OSS projects for different levels of the software stack include:
- OS: Linux
- Cluster resource managers: Kubernetes, Apache Mesos
- Application packaging: Docker
- Databases: MySQL, Postgres
- Big data execution engines: Apache Spark, Apache Hadoop
- Streaming engines: Apache Flink, Apache Spark, Apache Kafka
- Distributed query engines and db: Cassandra, MongoDB, Presto, SparkSQL, Redis
- ML libraries: PyTorch, Tensorflow, MXNet, MLFlow, Horovod, Ray RLlib
- General distributed frameworks: Ray, Erlang, Akka
Status quo: multi-cloud, porting from one cloud to another is expensive
What sky computing will bring
The intercloud layer should allow users to specify policies describing the tradeoff between performance, availability, and cost (e.g., a user might specify that this is a Tensorflow job, it involves data that cannot leave Germany, and must be finished within the next two hours for under a certain cost), but not require users to make low-level decisions. There should be few technical limitations as this (moving jobs across clouds) is similar to moving jobs within the same cloud across datacenters.
Under certain scenarios, instead of processing all data in the same cloud, moving data between clouds can be cost-effective. For example, although moving a 150 GB ImageNet dataset out of AWS costs $13, training ResNet50 on ImageNet on AWS costs ~$40, while training on Azure costs $20. If clouds adopt reciprocal data peering arrangements, it allows data to be moved freely between peering clouds and enables greater freedom in job movement.

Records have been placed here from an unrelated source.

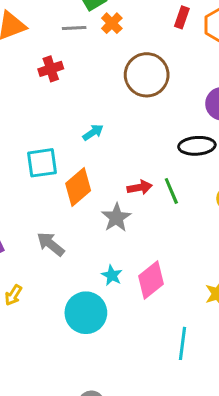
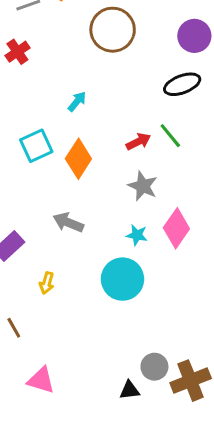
gray star: (116, 218) -> (143, 186), moved

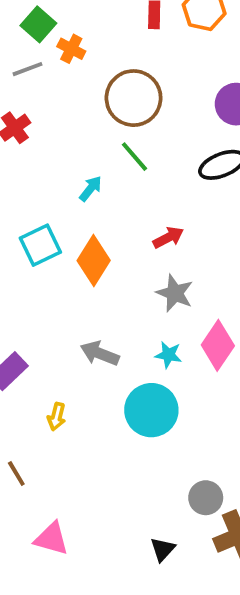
green line: (170, 136) -> (135, 157), moved
gray arrow: (68, 222) -> (100, 353), moved
gray circle: (154, 367) -> (206, 498), moved
black triangle: (130, 390) -> (163, 549), turned -40

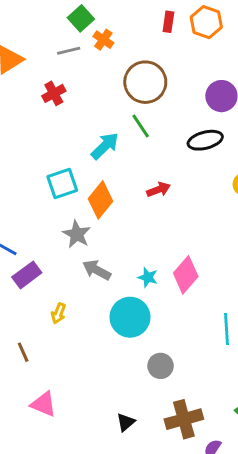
cyan arrow: (91, 189) -> (105, 146), size x1.5
gray star: (175, 293) -> (77, 234), moved
gray circle: (206, 498) -> (161, 366), moved

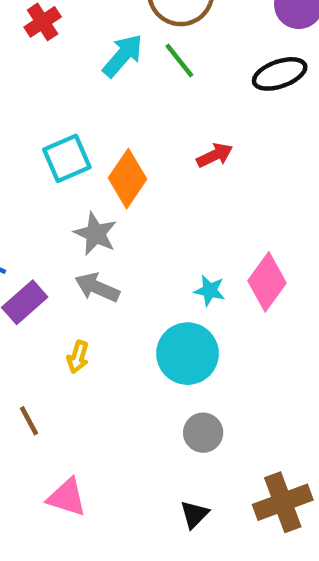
cyan arrow: (105, 146) -> (123, 56), moved
gray arrow: (97, 270) -> (97, 287), moved
gray circle: (161, 366) -> (203, 433), moved

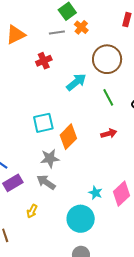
green line: (179, 61) -> (108, 97), moved
gray star: (96, 234) -> (50, 158), turned 30

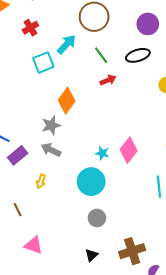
cyan square: (43, 123) -> (43, 62), moved
red arrow: (109, 134) -> (108, 80), moved

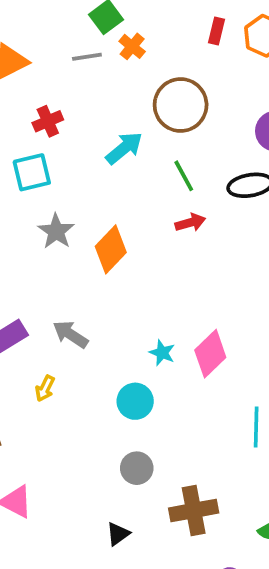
red cross: (30, 28) -> (48, 121), moved
cyan square: (43, 62) -> (32, 172), moved
gray star: (51, 125) -> (56, 231), moved, turned -30
cyan circle: (91, 182) -> (135, 401), size x0.7
brown cross: (132, 251) -> (194, 511), moved

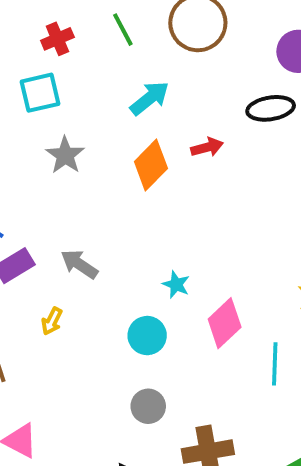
cyan arrow: (124, 148) -> (150, 98), moved
green line: (184, 176) -> (123, 30), moved
orange diamond: (111, 249) -> (151, 165), moved
pink diamond: (210, 354) -> (225, 323), moved

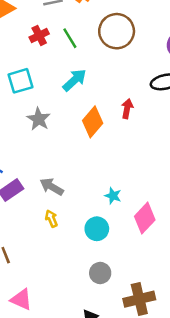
red cross: (57, 39) -> (39, 36), moved
cyan arrow: (150, 98) -> (74, 80), moved
red arrow: (207, 147) -> (127, 109), turned -60
yellow arrow: (52, 321) -> (51, 219), moved, turned 133

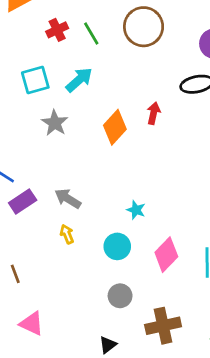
cyan arrow: (74, 80) -> (79, 80), moved
pink diamond: (145, 218) -> (166, 255), moved

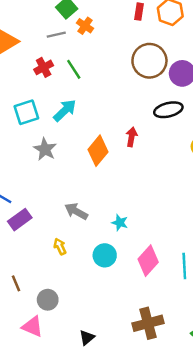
brown circle: (144, 27) -> (149, 61), moved
gray arrow: (68, 199) -> (76, 211), moved
gray circle: (120, 296) -> (48, 300), moved
black triangle: (108, 345) -> (87, 338), moved

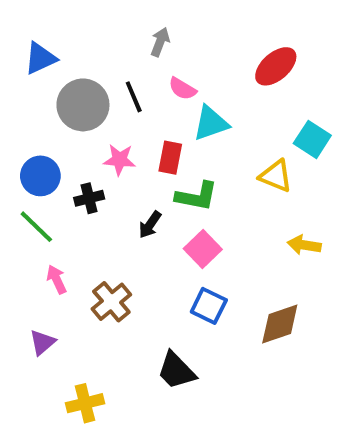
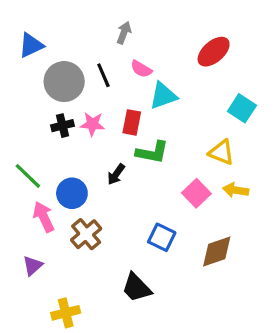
blue circle: (40, 176) -> (72, 193), moved
yellow triangle: (276, 176) -> (221, 152), moved
black cross: (89, 198) -> (63, 126), moved
pink square: (203, 249) -> (196, 193), moved
pink arrow: (57, 279) -> (44, 217), size x1.4

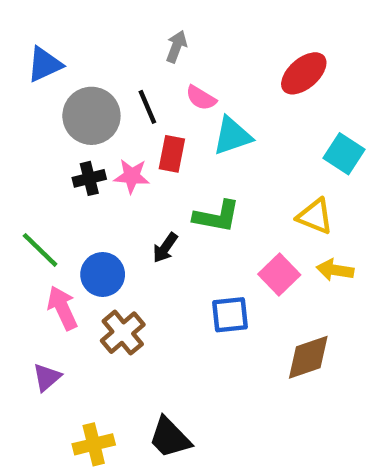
red rectangle: (132, 122) -> (172, 154), moved
blue square: (162, 237) -> (230, 315), moved, turned -32
black trapezoid: (136, 288) -> (170, 438), moved

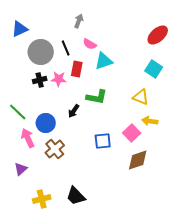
red ellipse: (304, 73) -> (158, 35), moved
pink square: (279, 274) -> (132, 133), moved

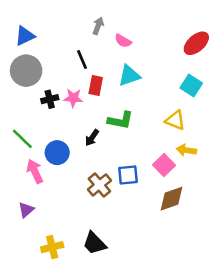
pink semicircle: (90, 44) -> (123, 41), moved
gray circle: (41, 52) -> (26, 71), moved
brown cross: (55, 149) -> (99, 185), moved

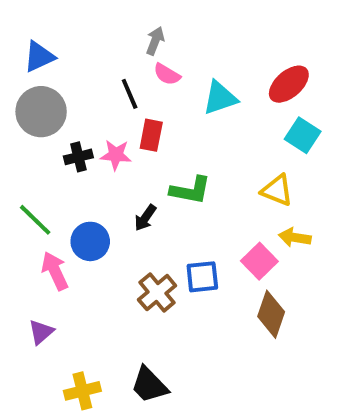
pink semicircle: (123, 41) -> (167, 74), moved
red ellipse: (196, 43) -> (289, 84), moved
cyan triangle: (129, 76) -> (220, 98), moved
brown diamond: (171, 199) -> (271, 314), turned -52

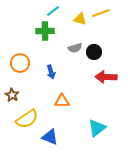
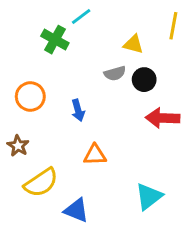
yellow line: (101, 13) -> (173, 26), moved, turned -60
yellow triangle: (80, 19) -> (133, 44), moved
green cross: (45, 31) -> (55, 40), moved, turned 30

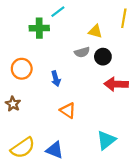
green cross: (55, 40) -> (39, 28), turned -30
orange triangle: (95, 155) -> (68, 110), turned 35
yellow semicircle: (41, 183) -> (23, 148), moved

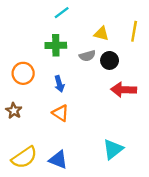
yellow line: (124, 18) -> (134, 31), moved
green cross: (39, 28) -> (56, 45), moved
orange triangle: (68, 110) -> (60, 113), moved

The authors' vision is as follows. While large providers may not be incentivized to build a compatibility layer, smaller cloud providers will embrace such a layer and form a sky. Within the sky, providers may specialize in supporting one or more services. E.g., Oracle can provide a database-optimized cloud, NVIDIA can provide GPU-optimized, hardware-assisted ML services, Samsung can provide a storage-optimized cloud. In the long term, both the standalone providers and in-sky providers will exist: the standalone providers compete with each other and the sky, and the in-sky providers both compete within the sky and collectively compete with the standalone providers.